Best iteration selection
Criteria for picking the best number of features from a fitted
selector's cv_results_.
Each function in this module accepts the cv_results_ dict produced by
FeliminationRFECV, ForwardSelectorCV, or any of their presets, and
returns one of the values in cv_results_["n_features"]. Pass any of
them to the best_iteration_selection_criteria argument of those
selectors.
select_best_by_mean_test_score_and_overfit(cv_results)
Balance high test score against low overfit.
Ranks each iteration by descending mean_test_score and by ascending
overfit = mean_train_score - mean_test_score, then picks the
iteration that minimises the rank sum. Ties are broken by
mean_test_score.
Parameters:
-
cv_results(dict) –Must contain keys
mean_test_score,mean_train_scoreandn_features.
Returns:
-
int–The chosen number of features. Guaranteed to be one of the values in
cv_results["n_features"].
Source code in felimination/best_iteration_selection.py
select_best_by_n_features_and_score(cv_results)

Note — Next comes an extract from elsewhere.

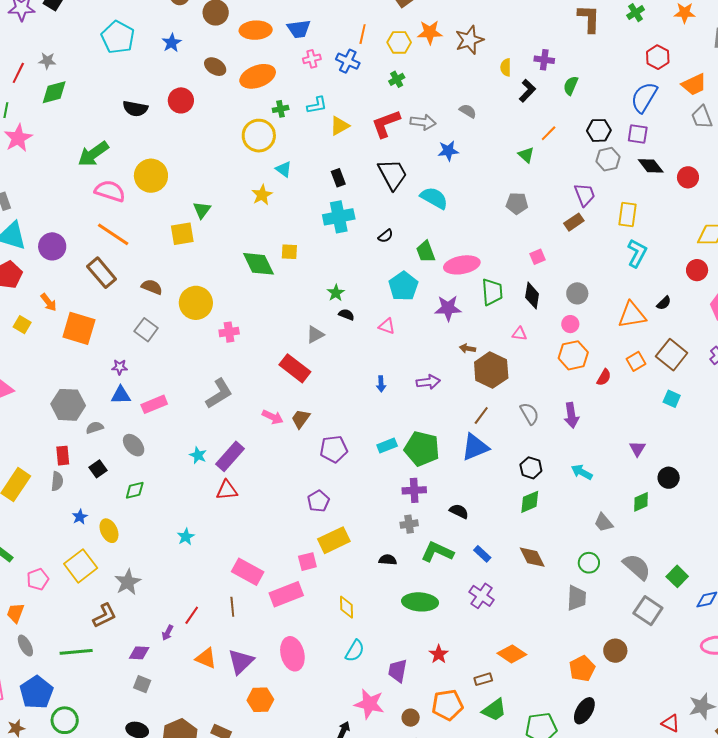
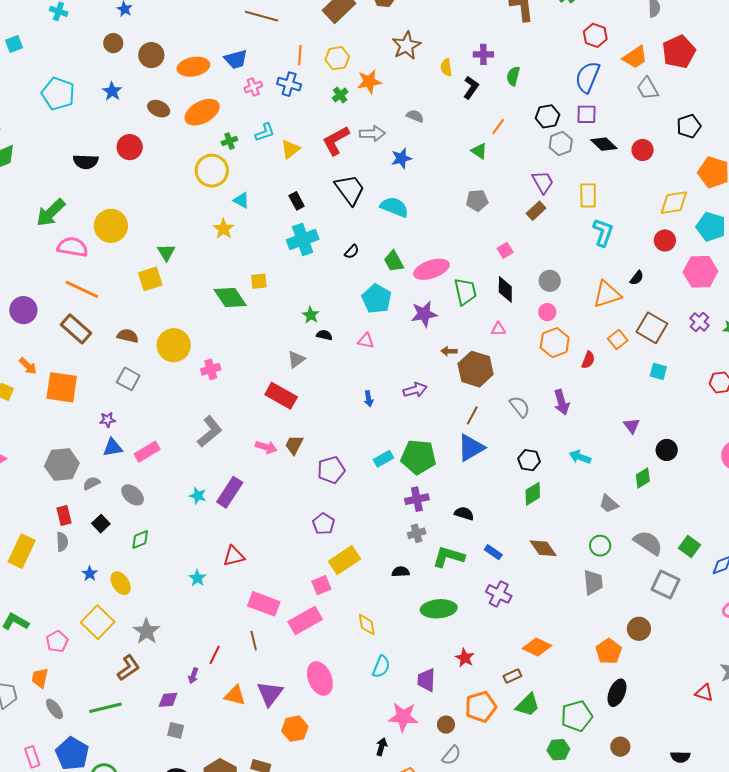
orange star: (430, 32) -> (369, 82), moved
red triangle: (227, 490) -> (234, 556), moved

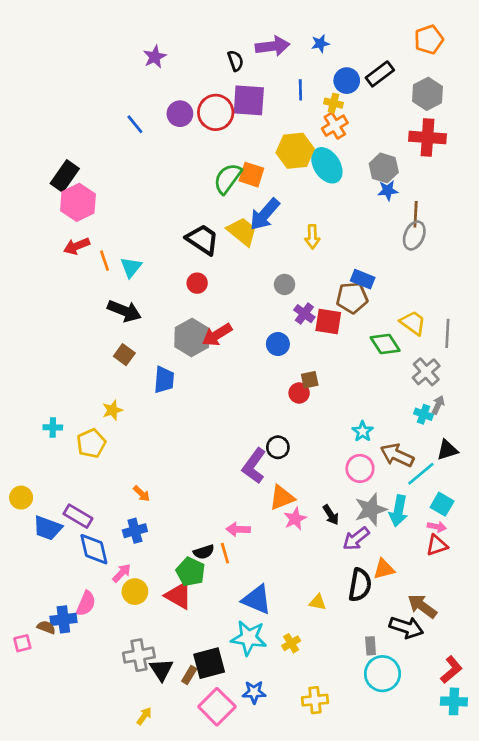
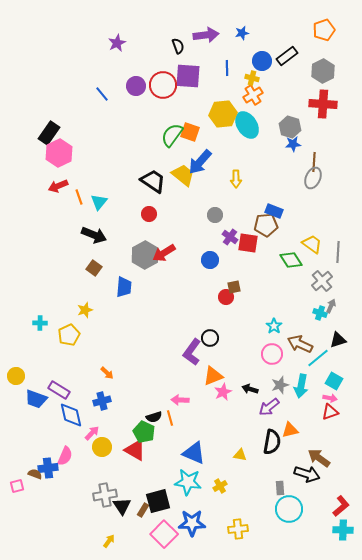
gray star: (371, 509) -> (280, 385), size x0.7
black arrow: (331, 515) -> (250, 389), turned 140
blue star: (254, 692) -> (192, 523), size x1.5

Balance high test score against a small number of features.
Ranks each iteration by descending mean_test_score and by ascending
n_features, then picks the iteration that minimises the rank sum.
Useful when you want a parsimonious model and are willing to give up a
bit of score to drop features. Ties are broken by mean_test_score.
Parameters:
-
cv_results(dict) –Must contain keys
mean_test_scoreandn_features.
Returns:
-
int–The chosen number of features. Guaranteed to be one of the values in
cv_results["n_features"].